The importance of plankton to food chains and carbon export depends on the species of plankton. Larger phytoplankton are better at supporting food chains and at exporting carbon because (1) larger phytoplankton sink quicker, removing carbon away from the sea surface and contact with the atmosphere, and (2) larger phytoplankton support larger zooplankton, which are eaten by fish and which also excrete large, fast-sinking faecal pellets which quickly transfer carbon away from the atmosphere.

We have discovered a new link between which types of plankton can grow and the tides flowing over a mid-ocean ridge. The ocean is layered, with warmer, less dense layers at the surface and colder, denser layers deeper in the ocean. When tidal currents flow up and down the flanks of a mid-ocean ridge, these layers are pushed up and down, causing waves on the layers called "internal tidal waves". These internal tidal waves reach up to the sun-lit upper ocean, where photosynthesis by the phytoplankton takes place. We think these waves have two important effects. (1) The waves cause mixing between the layers of ocean, bringing nutrients from deep in the ocean up to the phytoplankton; this will help extra phytoplankton growth, but crucially it is also known that extra nutrient supplies allow larger species of phytoplankton to grow. (2) The waves move the phytoplankton up and down; this provides more light to the phytoplankton, because as they are moved upward they get closer to the light at the sea surface and are able to grow more. Thus, we think that the internal tidal waves create more growth of larger plankton over a mid-ocean ridge, which means better food for marine food chains and more carbon exported away from the atmosphere.

This new link may explain why ridges support such diverse ecosystems, and it also means that the ocean over ridges is far better at exporting carbon than we previously thought. We have calculated that, for the whole Atlantic Ocean, including the tidal effect of the mid-Atlantic ridge adds about 50% to current estimates of how much carbon the plankton export. This means that current understanding of the ocean's role in Earth's climate, which ignores the ridge-tide effect, significantly underestimates how much CO2 plankton remove from the atmosphere. We need to fix this because our predictions of our future climate depend on having correct descriptions of the processes that govern atmospheric CO2.

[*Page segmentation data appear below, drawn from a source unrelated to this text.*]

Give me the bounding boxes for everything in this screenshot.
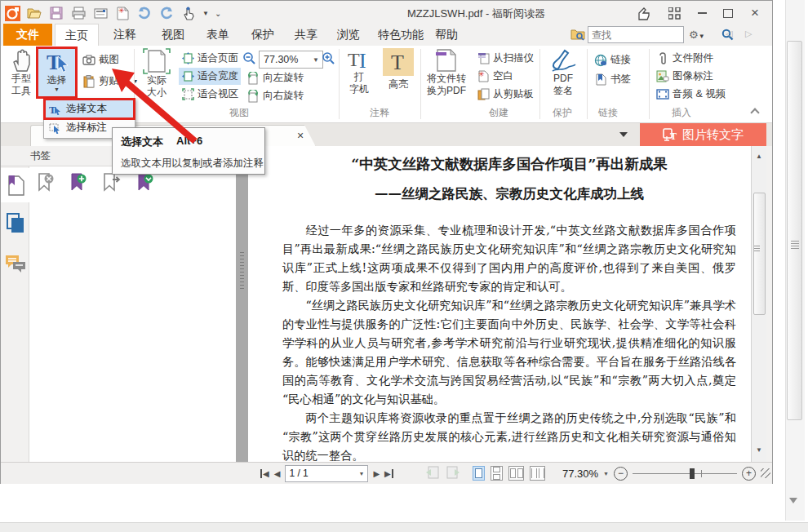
next-page-icon[interactable]: ▶ bbox=[373, 469, 380, 478]
bookmark-button[interactable]: 书签 bbox=[592, 71, 633, 88]
audio-video-button[interactable]: 音频 & 视频 bbox=[654, 86, 728, 103]
select-tool-button[interactable]: T 选择 ▼ bbox=[38, 48, 76, 97]
tab-browse[interactable]: 浏览 bbox=[327, 24, 370, 46]
hand-pointer-tool-icon[interactable] bbox=[180, 5, 197, 21]
new-document-icon[interactable]: ✳ bbox=[114, 5, 131, 21]
switch-layout-icon[interactable] bbox=[664, 5, 685, 21]
share-hand-icon[interactable] bbox=[633, 5, 655, 21]
find-box bbox=[588, 26, 684, 43]
scroll-up-icon[interactable]: ▲ bbox=[756, 153, 762, 160]
hand-tool-button[interactable]: 手型 工具 bbox=[2, 48, 40, 105]
add-bookmark-icon[interactable] bbox=[69, 173, 87, 195]
link-button[interactable]: 链接 bbox=[592, 51, 633, 69]
tab-view[interactable]: 视图 bbox=[152, 24, 194, 46]
next-view-icon[interactable] bbox=[446, 466, 460, 481]
fit-width-button[interactable]: 适合宽度 bbox=[179, 68, 241, 85]
previous-page-icon[interactable]: ◀ bbox=[274, 469, 281, 478]
hand-icon bbox=[11, 48, 32, 73]
open-file-icon[interactable] bbox=[26, 5, 42, 21]
first-page-icon[interactable]: ◀ bbox=[260, 469, 269, 478]
background-scrollbar-thumb[interactable] bbox=[787, 41, 802, 420]
document-scrollbar[interactable]: ▲ ▼ bbox=[751, 146, 766, 462]
sidebar-tab-pages[interactable] bbox=[1, 206, 29, 240]
tab-share[interactable]: 共享 bbox=[285, 24, 327, 46]
save-icon[interactable] bbox=[48, 5, 64, 21]
ocr-image-to-text-button[interactable]: T 图片转文字 bbox=[640, 123, 766, 146]
tab-help[interactable]: 帮助 bbox=[425, 24, 468, 46]
expand-bookmark-icon[interactable] bbox=[135, 173, 153, 195]
redo-icon[interactable] bbox=[158, 5, 175, 21]
close-button[interactable]: × bbox=[744, 5, 766, 21]
from-scanner-button[interactable]: 从扫描仪 bbox=[474, 50, 536, 67]
sidebar-tab-comments[interactable] bbox=[1, 246, 29, 281]
pdf-sign-button[interactable]: PDF 签名 bbox=[544, 48, 583, 105]
tab-home[interactable]: 主页 bbox=[55, 24, 99, 47]
app-window: ✳ ▼ ⌄ MZZJLSWH.pdf - 福昕阅读器 × bbox=[0, 0, 773, 484]
zoom-slider-thumb[interactable] bbox=[690, 468, 695, 479]
tab-comment[interactable]: 注释 bbox=[104, 24, 146, 46]
continuous-view-icon[interactable] bbox=[491, 466, 503, 481]
document-paragraph: 经过一年多的资源采集、专业梳理和设计开发,“中英文丝路文献数据库多国合作项目”再… bbox=[282, 221, 736, 296]
foxit-logo-icon bbox=[4, 5, 20, 21]
panel-splitter[interactable] bbox=[236, 146, 248, 462]
tab-protect[interactable]: 保护 bbox=[242, 24, 284, 46]
document-page[interactable]: “中英文丝路文献数据库多国合作项目”再出新成果 ——丝绸之路民族、宗教历史文化库… bbox=[248, 146, 751, 462]
nav-back-icon[interactable]: ◁ bbox=[726, 29, 732, 39]
tab-form[interactable]: 表单 bbox=[197, 24, 239, 46]
collapse-ribbon-icon[interactable] bbox=[750, 108, 759, 117]
file-attachment-button[interactable]: 文件附件 bbox=[654, 50, 716, 67]
restore-button[interactable] bbox=[717, 5, 739, 21]
facing-view-icon[interactable] bbox=[508, 466, 524, 481]
actual-size-button[interactable]: 实际 大小 bbox=[138, 48, 175, 105]
email-icon[interactable] bbox=[92, 5, 109, 21]
tab-features[interactable]: 特色功能 bbox=[368, 24, 433, 46]
status-zoom-in-icon[interactable]: + bbox=[742, 467, 756, 481]
tab-close-icon[interactable]: × bbox=[294, 129, 307, 142]
clipboard-button[interactable]: 剪贴板 ▼ bbox=[80, 73, 140, 90]
hand-tool-dropdown-icon[interactable]: ▼ bbox=[202, 10, 209, 17]
zoom-in-icon[interactable] bbox=[322, 51, 335, 68]
last-page-icon[interactable]: ▶ bbox=[384, 469, 393, 478]
previous-view-icon[interactable] bbox=[425, 466, 439, 481]
document-scrollbar-thumb[interactable] bbox=[753, 193, 766, 315]
image-annotation-button[interactable]: 图像标注 bbox=[654, 68, 716, 85]
search-folder-icon[interactable] bbox=[570, 28, 585, 43]
bookmarks-panel-icon bbox=[7, 175, 24, 196]
rotate-right-button[interactable]: 向右旋转 bbox=[244, 87, 306, 104]
move-bookmark-icon[interactable] bbox=[101, 173, 121, 195]
scroll-down-icon[interactable]: ▼ bbox=[756, 446, 762, 454]
gear-icon[interactable]: ⚙▼ bbox=[689, 29, 705, 41]
undo-icon[interactable] bbox=[136, 5, 153, 21]
fit-visible-button[interactable]: 适合视区 bbox=[179, 86, 241, 103]
minimize-button[interactable] bbox=[691, 5, 713, 21]
single-page-view-icon[interactable] bbox=[473, 466, 485, 481]
menu-item-select-text[interactable]: T 选择文本 bbox=[45, 100, 134, 118]
highlight-button[interactable]: T 高亮 bbox=[381, 48, 415, 105]
background-scrollbar-down-icon[interactable] bbox=[789, 498, 797, 508]
continuous-facing-view-icon[interactable] bbox=[530, 466, 545, 481]
convert-to-pdf-button[interactable]: 将文件转 换为PDF bbox=[424, 48, 469, 105]
zoom-out-icon[interactable] bbox=[242, 51, 256, 68]
tab-list-dropdown-icon[interactable] bbox=[619, 132, 628, 141]
camera-icon bbox=[82, 54, 95, 67]
from-clipboard-button[interactable]: 从剪贴板 bbox=[474, 86, 536, 103]
rotate-left-button[interactable]: 向左旋转 bbox=[244, 69, 306, 86]
delete-bookmark-icon[interactable] bbox=[36, 173, 54, 195]
sidebar-tab-bookmarks[interactable] bbox=[1, 168, 30, 202]
fit-page-button[interactable]: 适合页面 bbox=[179, 50, 241, 67]
page-number-combo[interactable]: 1 / 1 ▼ bbox=[285, 465, 368, 482]
customize-qat-icon[interactable]: ⌄ bbox=[215, 9, 221, 18]
resize-grip-icon[interactable] bbox=[761, 468, 770, 478]
snapshot-button[interactable]: 截图 bbox=[80, 51, 122, 69]
zoom-slider[interactable] bbox=[633, 473, 737, 474]
zoom-combo[interactable]: 77.30% ▼ bbox=[259, 51, 323, 69]
blank-page-icon: ✳ bbox=[477, 70, 490, 83]
blank-document-button[interactable]: ✳ 空白 bbox=[474, 68, 516, 85]
status-zoom-dropdown-icon[interactable]: ▼ bbox=[603, 471, 609, 477]
typewriter-button[interactable]: T I 打 字机 bbox=[342, 48, 376, 105]
status-zoom-out-icon[interactable]: − bbox=[614, 467, 628, 481]
quick-access-toolbar: ✳ ▼ ⌄ bbox=[4, 3, 221, 23]
print-icon[interactable] bbox=[70, 5, 87, 21]
tab-file[interactable]: 文件 bbox=[3, 24, 52, 46]
nav-forward-icon[interactable]: ▷ bbox=[745, 29, 752, 39]
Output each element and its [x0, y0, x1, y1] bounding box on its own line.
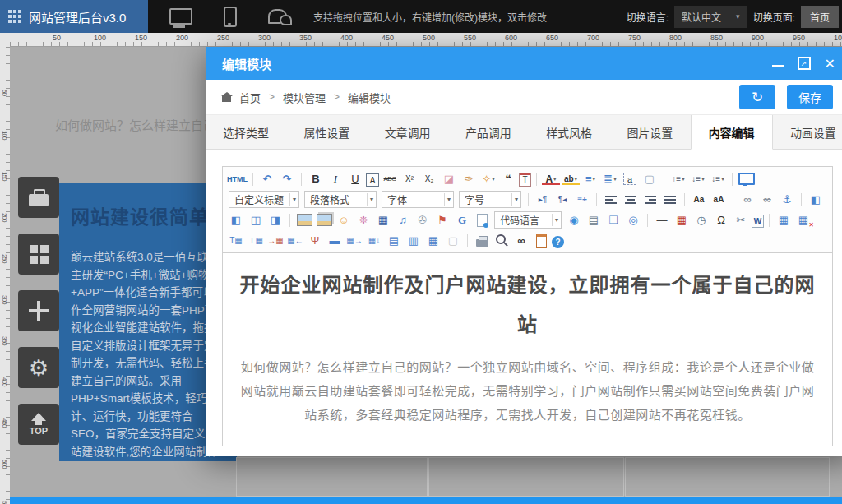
image-wrap-none[interactable]: ◧: [807, 191, 825, 208]
merge-cells[interactable]: ▬: [326, 232, 344, 249]
table-caption[interactable]: T▦: [227, 232, 245, 249]
mobile-preview-icon[interactable]: [224, 7, 237, 27]
tab-图片设置[interactable]: 图片设置: [609, 115, 690, 149]
undo[interactable]: ↶: [258, 170, 276, 187]
paste[interactable]: [532, 232, 550, 249]
breadcrumb-item[interactable]: 编辑模块: [348, 90, 391, 105]
subscript[interactable]: X₂: [420, 170, 438, 187]
breadcrumb-item[interactable]: 首页: [239, 90, 261, 105]
print[interactable]: [473, 232, 491, 249]
font-family-select[interactable]: 字体▾: [382, 191, 454, 208]
redo[interactable]: ↷: [278, 170, 296, 187]
multi-image-upload[interactable]: [315, 211, 333, 229]
tab-文章调用[interactable]: 文章调用: [368, 115, 448, 149]
chat-icon[interactable]: [268, 9, 287, 24]
format-brush[interactable]: ✑: [460, 170, 478, 187]
paragraph-space-before[interactable]: ↑≡▾: [669, 170, 687, 187]
editor-content-area[interactable]: 开始企业网站制作及门户网站建设，立即拥有一个属于自己的网站 如何做网站？怎么样建…: [223, 253, 832, 446]
add-module-button[interactable]: [18, 290, 59, 331]
code-language-select[interactable]: 代码语言▾: [494, 211, 562, 229]
anchor[interactable]: ⚓: [778, 191, 796, 208]
rtl-paragraph[interactable]: ¶◂: [553, 191, 571, 208]
module-placeholder[interactable]: [236, 457, 428, 497]
paragraph-format-select[interactable]: 段落格式▾: [304, 191, 377, 208]
insert-iframe[interactable]: ❏: [604, 211, 622, 229]
scrawl[interactable]: ❉: [354, 211, 372, 229]
font-color[interactable]: A▾: [542, 170, 560, 187]
line-height[interactable]: ↕≡▾: [709, 170, 727, 187]
select-all[interactable]: a: [621, 170, 639, 187]
tab-样式风格[interactable]: 样式风格: [529, 115, 609, 149]
tab-选择类型[interactable]: 选择类型: [206, 115, 286, 149]
merge-right[interactable]: ▦→: [345, 232, 363, 249]
clear-doc[interactable]: ▢: [641, 170, 659, 187]
image-float-left[interactable]: ◧: [227, 211, 245, 229]
maximize-button[interactable]: ↗: [798, 57, 811, 70]
dialog-header[interactable]: 编辑模块 ↗ ✕: [206, 47, 842, 80]
special-chars[interactable]: Ω: [712, 211, 730, 229]
emotion[interactable]: ☺: [335, 211, 353, 229]
insert-map[interactable]: ⚑: [433, 211, 451, 229]
delete-row[interactable]: →▦: [266, 232, 285, 249]
image-float-center[interactable]: ◫: [247, 211, 265, 229]
font-size-select[interactable]: 字号▾: [459, 191, 521, 208]
background-color[interactable]: ab▾: [562, 170, 580, 187]
breadcrumb-item[interactable]: 模块管理: [283, 90, 326, 105]
ltr-paragraph[interactable]: ▸¶: [534, 191, 552, 208]
desktop-preview-icon[interactable]: [169, 8, 192, 25]
table-title-row[interactable]: ⊤▦: [247, 232, 265, 249]
merge-down[interactable]: ▦↓: [365, 232, 383, 249]
insert-table[interactable]: ▦: [775, 211, 793, 229]
footer-module[interactable]: [10, 497, 842, 504]
insert-link[interactable]: ∞: [738, 191, 756, 208]
module-placeholder[interactable]: [625, 457, 830, 497]
toolbox-button[interactable]: [18, 177, 59, 218]
insert-music[interactable]: ♫: [394, 211, 412, 229]
fullscreen-preview[interactable]: [738, 170, 756, 187]
back-to-top-button[interactable]: TOP: [18, 404, 59, 445]
page-select[interactable]: 首页: [801, 6, 839, 28]
remote-image[interactable]: ◎: [624, 211, 642, 229]
font-border[interactable]: A: [366, 173, 379, 187]
minimize-button[interactable]: [772, 65, 784, 67]
bold[interactable]: B: [307, 170, 325, 187]
align-right[interactable]: [641, 191, 659, 208]
underline[interactable]: U: [346, 170, 364, 187]
first-line-indent[interactable]: ≡+: [573, 191, 591, 208]
close-icon[interactable]: ✕: [825, 56, 835, 72]
help[interactable]: ?: [552, 236, 564, 248]
tab-动画设置[interactable]: 动画设置: [773, 115, 842, 149]
split-cells[interactable]: Ψ: [306, 232, 324, 249]
paragraph-space-after[interactable]: ↓≡▾: [689, 170, 707, 187]
modules-button[interactable]: [18, 234, 59, 275]
unlink[interactable]: ∞: [758, 191, 776, 208]
tab-内容编辑[interactable]: 内容编辑: [691, 115, 773, 150]
settings-button[interactable]: ⚙: [18, 347, 59, 388]
unordered-list[interactable]: ≣▾: [601, 170, 619, 187]
remove-format[interactable]: ◪: [440, 170, 458, 187]
google-map[interactable]: G: [453, 211, 471, 229]
delete-table[interactable]: ▦: [794, 211, 812, 229]
insert-date[interactable]: ▦: [673, 211, 691, 229]
table-sort[interactable]: ▦: [424, 232, 442, 249]
align-justify[interactable]: [661, 191, 679, 208]
ordered-list[interactable]: ≡▾: [581, 170, 599, 187]
insert-video[interactable]: ▦: [374, 211, 392, 229]
to-uppercase[interactable]: Aa: [690, 191, 708, 208]
italic[interactable]: I: [326, 170, 345, 187]
word-image[interactable]: W: [752, 215, 764, 228]
insert-frame-doc[interactable]: [473, 211, 491, 229]
superscript[interactable]: X²: [400, 170, 419, 187]
strikethrough[interactable]: ABC: [381, 170, 399, 187]
language-select[interactable]: 默认中文 ▾: [674, 6, 747, 28]
insert-time[interactable]: ◷: [692, 211, 710, 229]
insert-image[interactable]: [295, 211, 313, 229]
tab-属性设置[interactable]: 属性设置: [286, 115, 367, 149]
source-code[interactable]: HTML: [227, 170, 248, 187]
split-to-cols[interactable]: ▥: [405, 232, 423, 249]
insert-code[interactable]: ◉: [565, 211, 583, 229]
split-to-rows[interactable]: ▤: [385, 232, 403, 249]
preview[interactable]: [493, 232, 511, 249]
to-lowercase[interactable]: aA: [710, 191, 728, 208]
disabled-doc[interactable]: ▢: [444, 232, 462, 249]
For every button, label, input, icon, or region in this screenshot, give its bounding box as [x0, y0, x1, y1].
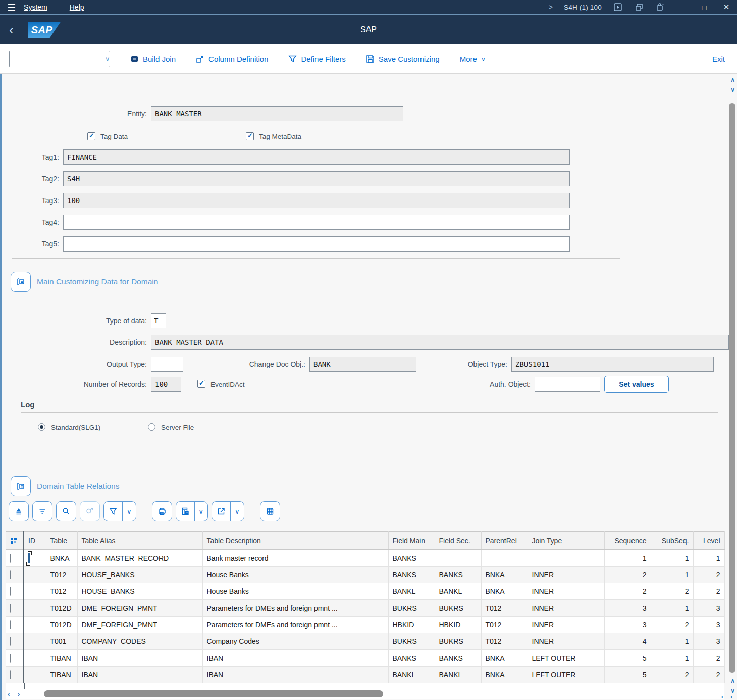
scroll-left-right-icon[interactable]: ‹ › [721, 693, 735, 700]
chevron-down-icon[interactable]: ∨ [231, 508, 244, 515]
horizontal-scrollbar-thumb[interactable] [44, 690, 383, 697]
chevron-down-icon[interactable]: ∨ [123, 508, 136, 515]
table-row[interactable]: T001 COMPANY_CODES Company Codes BUKRS B… [6, 633, 724, 650]
system-status: S4H (1) 100 [564, 4, 602, 11]
close-button[interactable]: ✕ [721, 3, 732, 12]
tag-metadata-checkbox[interactable] [246, 132, 254, 140]
save-icon [366, 55, 375, 63]
scroll-up-icon[interactable]: ∧ [730, 77, 735, 83]
menu-system[interactable]: System [24, 3, 47, 11]
selected-cell[interactable] [24, 550, 46, 567]
print-button[interactable] [152, 501, 172, 521]
shortcut-icon[interactable] [655, 2, 665, 12]
change-doc-field[interactable] [309, 357, 416, 372]
tag-data-checkbox[interactable] [87, 132, 95, 140]
col-sequence[interactable]: Sequence [604, 532, 651, 550]
spreadsheet-icon[interactable] [176, 502, 194, 521]
open-object-icon[interactable] [212, 502, 230, 521]
table-row[interactable]: BNKA BANK_MASTER_RECORD Bank master reco… [6, 550, 724, 567]
scroll-left-right-icon[interactable]: ‹ › [6, 690, 30, 698]
app-toolbar: ∨ Build Join Column Definition Define Fi… [0, 44, 737, 74]
vertical-scrollbar-thumb[interactable] [729, 103, 735, 673]
log-standard-radio[interactable] [38, 423, 45, 431]
auth-object-field[interactable] [535, 377, 600, 392]
tag3-field[interactable] [63, 193, 570, 208]
define-filters-button[interactable]: Define Filters [288, 55, 345, 63]
row-checkbox[interactable] [10, 554, 11, 563]
tag-data-label: Tag Data [100, 133, 128, 140]
table-row[interactable]: T012 HOUSE_BANKS House Banks BANKL BANKL… [6, 583, 724, 600]
log-serverfile-radio[interactable] [148, 423, 155, 431]
vertical-scrollbar[interactable]: ∧ ∨ ∧ ∨ [728, 76, 736, 698]
output-type-field[interactable] [151, 357, 183, 372]
object-type-field[interactable] [511, 357, 714, 372]
hamburger-icon[interactable]: ☰ [7, 2, 16, 13]
scripting-icon[interactable] [613, 2, 623, 12]
row-checkbox[interactable] [10, 570, 11, 579]
tag5-field[interactable] [63, 236, 570, 252]
set-values-button[interactable]: Set values [604, 376, 669, 393]
table-row[interactable]: T012D DME_FOREIGN_PMNT Parameters for DM… [6, 600, 724, 617]
sort-ascending-button[interactable] [9, 501, 29, 521]
col-table-alias[interactable]: Table Alias [77, 532, 202, 550]
col-field-main[interactable]: Field Main [388, 532, 435, 550]
table-row[interactable]: TIBAN IBAN IBAN BANKS BANKS BNKA LEFT OU… [6, 650, 724, 667]
description-field[interactable] [151, 335, 729, 350]
row-checkbox[interactable] [10, 654, 11, 663]
save-customizing-button[interactable]: Save Customizing [366, 55, 440, 63]
filter-icon[interactable] [104, 502, 122, 521]
column-definition-button[interactable]: Column Definition [196, 55, 268, 63]
tag2-field[interactable] [63, 171, 570, 186]
col-table-description[interactable]: Table Description [202, 532, 388, 550]
overflow-chevron-icon[interactable]: > [549, 3, 553, 11]
eventidact-checkbox[interactable] [197, 380, 205, 388]
scroll-up-icon[interactable]: ∧ [730, 678, 735, 684]
col-level[interactable]: Level [693, 532, 724, 550]
row-checkbox[interactable] [10, 587, 11, 596]
more-button[interactable]: More ∨ [460, 55, 486, 63]
row-checkbox[interactable] [10, 637, 11, 646]
export-spreadsheet-button[interactable]: ∨ [176, 501, 208, 521]
menu-help[interactable]: Help [70, 3, 84, 11]
row-checkbox[interactable] [10, 670, 11, 679]
col-subseq[interactable]: SubSeq. [651, 532, 693, 550]
find-button[interactable] [56, 501, 76, 521]
table-row[interactable]: T012D DME_FOREIGN_PMNT Parameters for DM… [6, 617, 724, 633]
command-combobox[interactable]: ∨ [9, 51, 110, 67]
sort-descending-button[interactable] [32, 501, 52, 521]
sap-window: ☰ System Help > S4H (1) 100 _ □ ✕ ‹ SAP … [0, 0, 737, 700]
table-settings-button[interactable] [260, 501, 280, 521]
command-input[interactable] [10, 51, 101, 67]
find-next-button[interactable] [80, 501, 100, 521]
num-records-label: Number of Records: [52, 377, 147, 392]
table-row[interactable]: T012 HOUSE_BANKS House Banks BANKS BANKS… [6, 567, 724, 583]
col-id[interactable]: ID [24, 532, 46, 550]
entity-field[interactable] [151, 106, 403, 121]
row-checkbox[interactable] [10, 604, 11, 613]
col-table[interactable]: Table [46, 532, 77, 550]
tag1-field[interactable] [63, 149, 570, 165]
scroll-down-icon[interactable]: ∨ [730, 87, 735, 93]
chevron-down-icon[interactable]: ∨ [101, 55, 114, 63]
exit-button[interactable]: Exit [712, 55, 725, 63]
build-join-button[interactable]: Build Join [130, 55, 176, 63]
tag4-field[interactable] [63, 215, 570, 230]
chevron-down-icon[interactable]: ∨ [195, 508, 208, 515]
maximize-button[interactable]: □ [699, 3, 710, 12]
col-join-type[interactable]: Join Type [528, 532, 604, 550]
horizontal-scrollbar[interactable]: ‹ › [6, 689, 724, 699]
select-all-button[interactable] [6, 532, 24, 550]
set-filter-button[interactable]: ∨ [103, 501, 136, 521]
col-field-sec[interactable]: Field Sec. [435, 532, 481, 550]
num-records-field[interactable] [151, 377, 181, 392]
minimize-button[interactable]: _ [676, 3, 688, 12]
col-parentrel[interactable]: ParentRel [481, 532, 528, 550]
new-session-icon[interactable] [634, 2, 644, 12]
row-checkbox[interactable] [10, 620, 11, 629]
table-row[interactable]: TIBAN IBAN IBAN BANKL BANKL BNKA LEFT OU… [6, 667, 724, 683]
auth-object-label: Auth. Object: [456, 377, 531, 392]
subscreen-icon[interactable] [11, 272, 31, 292]
views-button[interactable]: ∨ [212, 501, 244, 521]
type-of-data-field[interactable] [151, 313, 166, 328]
subscreen-icon[interactable] [11, 476, 31, 496]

We will conduct an expedition to the mid-ocean ridge in the S. Atlantic. We will measure the internal tidal waves and the upward mixing of nutrients, and the effect the waves have on light received by phytoplankton. We will measure how fast the phytoplankton and zooplankton grow in response to these waves, how the species of plankton change over the ridge, and how much carbon is exported downward over the ridge compared to the adjacent ocean basin. This will be the first time that internal tidal waves are linked to patterns of carbon export in the ocean: internal tidal waves occur wherever there are ridges or seamounts in the ocean and our results will have important global implications for our understanding of ocean food webs and Earth's climate.